Gorbachov creció bien informado. Conocía los entresijos políticos del país, y sabía lo mal que iba su economía pese a que apareciera en la cima de su poder mundial y armamentístico. La cúpula militar roja había dado la alarma: el problema no era de inversión, era de estructura. La economía occidental era dinámica y creativa, innovadora, y la soviética, lo contrario. O se emprendía una reforma seria o se iba al desastre militar.

Andropov emprendió algunas reformas para poner remedio a esa penosa situación, pero apenas tuvo tiempo de esbozarlas por su mala salud. Falleció en 1984 y fue sustituido por Chernenko, que tenía una salud todavía peor: falleció al año siguiente. Gorbachov fue el candidato indiscutible para sustituirle.

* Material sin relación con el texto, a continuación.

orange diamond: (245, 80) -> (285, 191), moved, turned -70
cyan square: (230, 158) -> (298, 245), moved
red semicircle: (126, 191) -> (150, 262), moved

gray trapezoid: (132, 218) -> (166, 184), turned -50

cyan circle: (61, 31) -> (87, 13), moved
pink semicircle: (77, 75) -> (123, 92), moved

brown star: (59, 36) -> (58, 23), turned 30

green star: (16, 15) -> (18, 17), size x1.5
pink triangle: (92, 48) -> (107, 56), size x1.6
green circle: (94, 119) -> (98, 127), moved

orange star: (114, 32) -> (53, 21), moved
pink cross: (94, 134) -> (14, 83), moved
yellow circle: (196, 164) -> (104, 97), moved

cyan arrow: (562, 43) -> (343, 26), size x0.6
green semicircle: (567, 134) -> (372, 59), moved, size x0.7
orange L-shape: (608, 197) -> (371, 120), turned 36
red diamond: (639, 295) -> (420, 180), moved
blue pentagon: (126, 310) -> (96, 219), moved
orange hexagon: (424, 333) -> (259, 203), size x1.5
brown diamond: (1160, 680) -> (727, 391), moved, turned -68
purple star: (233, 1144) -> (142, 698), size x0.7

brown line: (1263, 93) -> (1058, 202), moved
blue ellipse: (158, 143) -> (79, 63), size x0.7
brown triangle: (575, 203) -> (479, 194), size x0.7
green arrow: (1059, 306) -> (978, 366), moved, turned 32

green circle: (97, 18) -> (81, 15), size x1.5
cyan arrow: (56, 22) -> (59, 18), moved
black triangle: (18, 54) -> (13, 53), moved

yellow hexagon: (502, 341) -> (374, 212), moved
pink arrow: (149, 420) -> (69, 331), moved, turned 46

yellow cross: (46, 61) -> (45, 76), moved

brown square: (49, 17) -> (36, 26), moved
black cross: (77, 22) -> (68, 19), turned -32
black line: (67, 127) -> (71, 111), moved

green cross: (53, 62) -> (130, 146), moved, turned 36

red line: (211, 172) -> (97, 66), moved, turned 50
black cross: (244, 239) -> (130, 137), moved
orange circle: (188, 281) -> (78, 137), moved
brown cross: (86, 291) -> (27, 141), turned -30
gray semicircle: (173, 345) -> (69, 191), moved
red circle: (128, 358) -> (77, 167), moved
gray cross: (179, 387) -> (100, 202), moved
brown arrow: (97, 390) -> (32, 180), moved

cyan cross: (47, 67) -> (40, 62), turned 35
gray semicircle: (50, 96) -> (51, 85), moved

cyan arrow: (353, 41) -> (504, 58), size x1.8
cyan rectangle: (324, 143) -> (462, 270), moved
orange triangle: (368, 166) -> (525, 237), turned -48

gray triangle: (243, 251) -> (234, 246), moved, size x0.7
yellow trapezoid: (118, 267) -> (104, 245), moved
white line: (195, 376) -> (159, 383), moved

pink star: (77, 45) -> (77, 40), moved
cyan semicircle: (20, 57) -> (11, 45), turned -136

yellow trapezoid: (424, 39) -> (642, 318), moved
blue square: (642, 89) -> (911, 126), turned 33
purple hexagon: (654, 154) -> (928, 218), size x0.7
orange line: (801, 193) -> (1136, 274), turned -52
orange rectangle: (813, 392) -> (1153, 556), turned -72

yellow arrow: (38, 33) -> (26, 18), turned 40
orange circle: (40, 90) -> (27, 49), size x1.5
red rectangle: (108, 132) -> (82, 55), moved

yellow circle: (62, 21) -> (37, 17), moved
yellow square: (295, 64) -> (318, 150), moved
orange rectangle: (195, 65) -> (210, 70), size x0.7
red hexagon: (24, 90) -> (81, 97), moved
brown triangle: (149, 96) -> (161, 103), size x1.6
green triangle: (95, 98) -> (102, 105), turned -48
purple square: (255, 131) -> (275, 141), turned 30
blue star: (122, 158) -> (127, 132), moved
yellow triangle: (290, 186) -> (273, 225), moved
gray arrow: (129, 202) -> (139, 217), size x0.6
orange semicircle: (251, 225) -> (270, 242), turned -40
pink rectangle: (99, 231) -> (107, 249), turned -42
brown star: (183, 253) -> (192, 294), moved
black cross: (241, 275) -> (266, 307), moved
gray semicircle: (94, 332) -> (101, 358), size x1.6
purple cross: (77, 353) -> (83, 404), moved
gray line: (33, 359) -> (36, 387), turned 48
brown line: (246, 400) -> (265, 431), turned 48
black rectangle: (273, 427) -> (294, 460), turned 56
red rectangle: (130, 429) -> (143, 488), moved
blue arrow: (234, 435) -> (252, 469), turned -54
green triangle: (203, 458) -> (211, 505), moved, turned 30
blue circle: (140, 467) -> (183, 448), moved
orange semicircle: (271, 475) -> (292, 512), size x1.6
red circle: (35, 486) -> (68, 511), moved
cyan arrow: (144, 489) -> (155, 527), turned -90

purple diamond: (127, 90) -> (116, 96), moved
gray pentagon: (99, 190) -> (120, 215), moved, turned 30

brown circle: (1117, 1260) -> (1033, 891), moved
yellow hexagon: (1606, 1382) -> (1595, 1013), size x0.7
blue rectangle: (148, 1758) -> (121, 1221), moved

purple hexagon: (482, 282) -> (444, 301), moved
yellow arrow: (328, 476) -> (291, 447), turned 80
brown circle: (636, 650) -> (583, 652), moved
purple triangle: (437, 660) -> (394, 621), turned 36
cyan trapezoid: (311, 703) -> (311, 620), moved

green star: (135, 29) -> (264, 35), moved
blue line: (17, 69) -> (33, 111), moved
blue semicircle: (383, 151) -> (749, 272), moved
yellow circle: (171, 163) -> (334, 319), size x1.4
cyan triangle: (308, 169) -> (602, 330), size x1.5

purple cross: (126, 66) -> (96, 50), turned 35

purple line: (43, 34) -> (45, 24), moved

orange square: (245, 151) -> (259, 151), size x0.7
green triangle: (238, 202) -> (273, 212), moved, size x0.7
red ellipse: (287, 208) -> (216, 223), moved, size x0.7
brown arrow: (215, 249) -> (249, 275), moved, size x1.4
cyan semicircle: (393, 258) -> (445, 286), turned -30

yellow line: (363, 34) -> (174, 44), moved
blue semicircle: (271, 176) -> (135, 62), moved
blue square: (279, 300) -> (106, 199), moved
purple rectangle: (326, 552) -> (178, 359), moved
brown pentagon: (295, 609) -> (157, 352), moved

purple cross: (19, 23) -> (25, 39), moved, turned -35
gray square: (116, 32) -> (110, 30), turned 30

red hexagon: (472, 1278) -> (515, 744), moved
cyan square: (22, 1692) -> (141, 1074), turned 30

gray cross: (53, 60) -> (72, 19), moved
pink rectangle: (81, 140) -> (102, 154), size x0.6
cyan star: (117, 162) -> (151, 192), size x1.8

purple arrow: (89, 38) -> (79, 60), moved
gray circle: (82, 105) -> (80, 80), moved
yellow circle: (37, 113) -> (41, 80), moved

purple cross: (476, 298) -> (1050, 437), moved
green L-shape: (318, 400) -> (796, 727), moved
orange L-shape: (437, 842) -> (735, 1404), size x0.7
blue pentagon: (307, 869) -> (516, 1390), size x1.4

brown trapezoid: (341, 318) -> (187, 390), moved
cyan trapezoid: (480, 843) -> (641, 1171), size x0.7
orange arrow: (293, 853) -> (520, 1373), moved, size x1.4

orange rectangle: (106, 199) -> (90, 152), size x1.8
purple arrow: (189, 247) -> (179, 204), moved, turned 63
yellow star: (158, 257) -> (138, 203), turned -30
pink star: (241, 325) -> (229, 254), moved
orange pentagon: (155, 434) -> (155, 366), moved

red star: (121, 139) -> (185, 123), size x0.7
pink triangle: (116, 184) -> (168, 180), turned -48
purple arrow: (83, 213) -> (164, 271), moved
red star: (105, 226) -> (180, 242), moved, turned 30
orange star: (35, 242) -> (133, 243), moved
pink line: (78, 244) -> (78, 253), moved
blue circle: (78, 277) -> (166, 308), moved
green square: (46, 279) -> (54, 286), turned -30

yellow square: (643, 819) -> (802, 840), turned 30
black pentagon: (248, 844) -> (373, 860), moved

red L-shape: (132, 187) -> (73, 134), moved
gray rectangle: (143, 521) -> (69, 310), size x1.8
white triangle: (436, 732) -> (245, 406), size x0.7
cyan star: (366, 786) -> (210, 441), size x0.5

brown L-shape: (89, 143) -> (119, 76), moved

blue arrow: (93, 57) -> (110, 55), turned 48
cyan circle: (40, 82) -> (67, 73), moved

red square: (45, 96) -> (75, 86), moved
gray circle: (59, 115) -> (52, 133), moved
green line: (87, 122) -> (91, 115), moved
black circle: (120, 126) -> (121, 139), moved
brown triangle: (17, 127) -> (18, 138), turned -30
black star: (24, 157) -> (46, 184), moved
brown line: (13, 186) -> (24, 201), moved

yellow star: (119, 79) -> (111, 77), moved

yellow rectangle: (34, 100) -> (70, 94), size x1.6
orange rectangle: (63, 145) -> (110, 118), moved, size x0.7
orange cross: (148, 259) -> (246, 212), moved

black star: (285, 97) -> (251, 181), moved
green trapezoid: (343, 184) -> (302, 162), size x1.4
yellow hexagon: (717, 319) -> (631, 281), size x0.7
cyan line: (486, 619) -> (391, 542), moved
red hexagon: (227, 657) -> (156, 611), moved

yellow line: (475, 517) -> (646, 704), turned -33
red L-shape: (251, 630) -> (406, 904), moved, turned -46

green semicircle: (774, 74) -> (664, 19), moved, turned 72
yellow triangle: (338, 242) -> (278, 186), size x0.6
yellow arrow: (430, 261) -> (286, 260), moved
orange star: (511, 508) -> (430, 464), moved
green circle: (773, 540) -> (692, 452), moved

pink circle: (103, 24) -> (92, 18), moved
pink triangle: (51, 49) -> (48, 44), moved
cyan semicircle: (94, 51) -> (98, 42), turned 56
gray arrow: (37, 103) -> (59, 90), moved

El flamante y (por fin) joven y sano líder de la patria del comunismo se puso a la tarea con entusiasmo. Anunció reformas importantes y su deseo de rehacer el país mediante una perestroika, término que en ruso significa una conversión en sentido casi religioso, traducido muy tecnocráticamente como “reestructuración”. Sabía que los cambios económicos debían llevar aparejados cambios políticos.

Estaba seguro de que su primer programa de reformas económicas remediaría la situación en un año más o menos. En cuanto se aplicó, la situación empeoró notablemente. El desconcierto continuó varios años hasta que se aplicó algo menos cosmético y más profundo. Para entonces, las cosas iban todavía peor. El descontento crecía irremediablemente. Los líderes regionales del partido se percataron pronto del peligro que les acechaba y comenzaron a defender sus prerrogativas y su autonomía: fue el comienzo de la desbandada, de la escalada nacionalista y del nacimiento de un nuevo sistema oligárquico.

En el exterior, Gorbachov necesitaba redimensionar una política exterior insostenible por su coste. Ahí sí que consiguió lo que sus predecesores intentaron sin conseguirlo: acercarse a los occidentales, seducirlos en lugar de confrontarse a ellos, mostrarse atractivo.

El éxito de imagen fue espectacular hasta llegar a la llamada gorbymanía en Alemania, a conquistar a Margaret Thatcher, a entenderse con Ronald Reagan y Helmut Kohl, y a obtener de ellos créditos y ventajas económicas sustanciosas. A cambio, Gorbachov regalaba sonrisas… y desarme. Había algo más: se convenció de que los occidentales no iban a atacar. Eso desactivó el mecanismo de la Guerra Fría a partir de 1988.

Las repúblicas satélites europeas, a las que pidió que se sostuvieran a sí mismas y liberó de la doctrina de soberanía limitada, aceleraron los cambios, sobre todo en Polonia, seguida pronto por Hungría, Checoslovaquia y la RDA. Gorbachov tuvo el mérito de renunciar al uso de la fuerza para retenerlas cuando, contra lo que él pensaba que sucedería, repudiaron el socialismo en elecciones semilibres.

Gorbachov aparecía como un portador de libertad fuera, mientras que dentro lo era de nuevos problemas. Los separatismos cundieron dentro de la URSS y, tras un tímido intento de reprimirlos, se resignó a consentirlos. Los que querían preservar la URSS intentaron un golpe de Estado en agosto de 1991 para evitarlo. Fracasó: Rusia misma se contagió del virus separatista, se alejó de la URSS y la vació de contenido.